Acupuncture won’t replace other forms of treatment for addiction, PTSD, stress, and psychological and emotional trauma, but when used in conjunction with those programs, it can lead to demonstrably more effective treatment, according to Libby Stuyt, MD, of the Colorado Mental Health Institute at Pueblo.
Stuyt is the medical director for the institute’s Circle Program, a state-funded, 90-day inpatient, dual-diagnosis treatment program for men and women who have failed to complete other programs. The Circle Program uses the National Acupuncture Detoxification Association (NADA) 5-point ear acupuncture protocol to help calm patients and cope with trauma so they can be more active participants in other areas of treatment.
Separate studies have shown incorporating acupuncture into programs has reduced dependence on heroin, cocaine and alcohol, and made patients more likely to complete treatment, Stuyt told National Conference on Addiction Disorders attendees Saturday in Denver.
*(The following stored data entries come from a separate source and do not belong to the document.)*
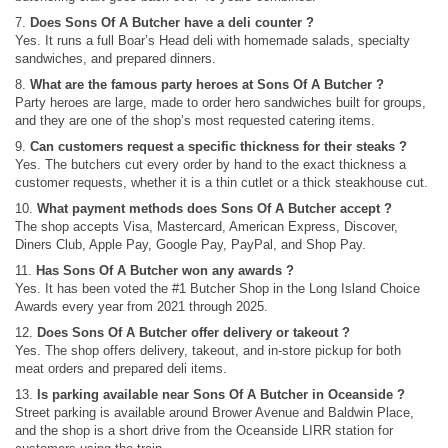
7.
Does Sons Of A Butcher have a deli counter ?
Yes. It runs a full Boar’s Head deli with homemade salads, specialty
sandwiches, and prepared dinners.
8.
What are the famous party heroes at Sons Of A Butcher ?
Party heroes are large, made to order hero sandwiches built for groups,
and they are one of the shop’s most requested catering items.
9.
Can customers request a specific thickness for their steaks ?
Yes. The butchers cut every order by hand to the exact thickness a
customer requests, whether it is a thin cutlet or a thick steakhouse cut.
10.
What payment methods does Sons Of A Butcher accept ?
The shop accepts Visa, Mastercard, American Express, Discover,
Diners Club, Apple Pay, Google Pay, PayPal, and Shop Pay.
11.
Has Sons Of A Butcher won any awards ?
Yes. It has been voted the #1 Butcher Shop in the Long Island Choice
Awards every year from 2021 through 2025.
12.
Does Sons Of A Butcher offer delivery or takeout ?
Yes. The shop offers delivery, takeout, and in-store pickup for both
meat orders and prepared deli items.
13.
Is parking available near Sons Of A Butcher in Oceanside ?
Street parking is available around Brower Avenue and Baldwin Place,
and the shop is a short drive from the Oceanside LIRR station for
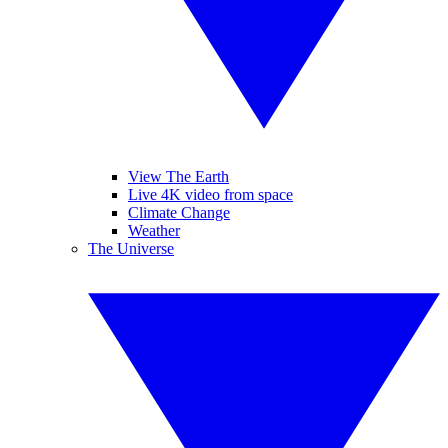
View The Earth
Live 4K video from space
Climate Change
Weather
The Universe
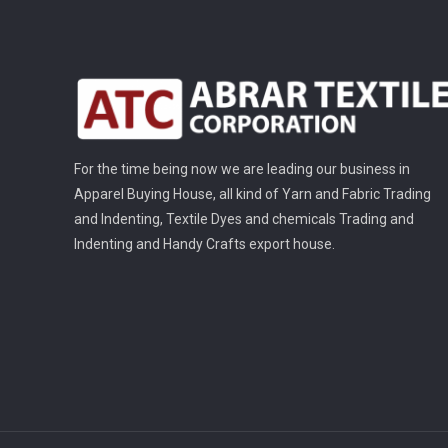
For the time being now we are leading our business in
Apparel Buying House, all kind of Yarn and Fabric Trading
and Indenting, Textile Dyes and chemicals Trading and
Indenting and Handy Crafts export house.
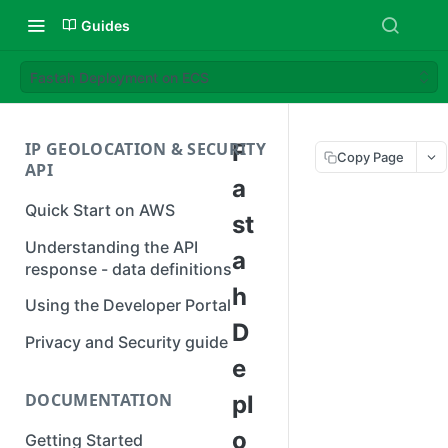
Guides
Fastah Deployment on ECS
IP GEOLOCATION & SECURITY
F
Copy Page
API
a
Quick Start on AWS
st
Understanding the API
a
response - data definitions
h
Using the Developer Portal
D
Privacy and Security guide
e
DOCUMENTATION
pl
o
Getting Started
“This is such a relaxing protocol,” Stuyt said. “Even though patients are stressed out and all these bad things are happening, they can regroup and address what else is going on. That’s why it keeps people in treatment.”
Ideally, patients receive one 30- to 45-minute acupuncture treatment, three to five times per week, Stuyt said. Additional sessions can be implemented during detoxification.
Stuyt noted a 2005 study published in the Medical Acupuncture Journal that found after six months, 22 substance abuse treatment patients who also received NADA completed treatment at a higher rate than 22 non-NADA patients (74% vs. 44%), spent fewer days in inpatient rehabilitation on average (39 days vs. 47) and had lower costs incurred ($15,580 vs. $17,890).
To date, however, the number of programs that incorporate acupuncture in the U.S. remains small. As of 2012, just 628 of 14,311 programs surveyed by the Substance Abuse and Mental Health Services Administration (SAMHSA) reported using acupuncture.
One reason for that relatively low number is that acupuncture practicing laws vary by state; 21 states have a form of NADA exemption that allows for an expanded scope of practice beyond acupuncturists and physicians, but other states have stringent limits on accessibility to the protocol.